The string "Dilluns" may appear in lines of the entries below. Report how many lines hold it, with only the number.
BEGIN
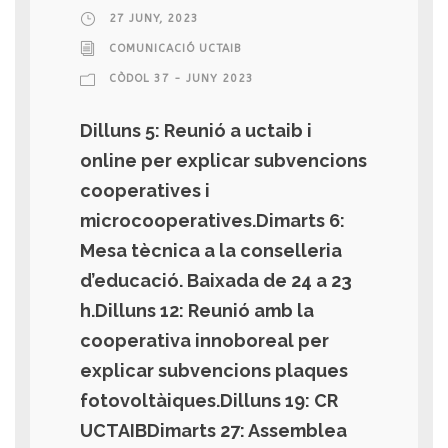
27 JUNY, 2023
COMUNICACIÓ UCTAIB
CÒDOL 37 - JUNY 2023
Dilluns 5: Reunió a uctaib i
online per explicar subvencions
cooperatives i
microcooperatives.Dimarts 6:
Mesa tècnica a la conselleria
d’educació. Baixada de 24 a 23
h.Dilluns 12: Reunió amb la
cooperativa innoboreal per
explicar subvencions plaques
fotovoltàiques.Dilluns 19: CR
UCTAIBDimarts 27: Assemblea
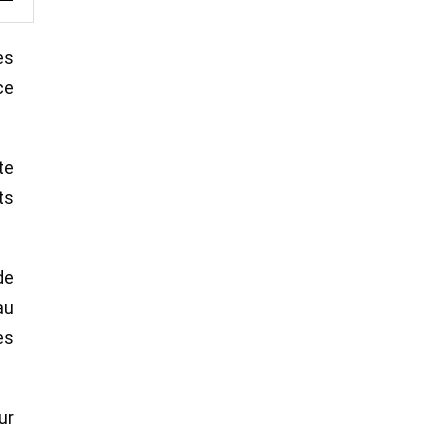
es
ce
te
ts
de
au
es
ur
END
**RESPONSE FOR THIS EXERCISE:** 3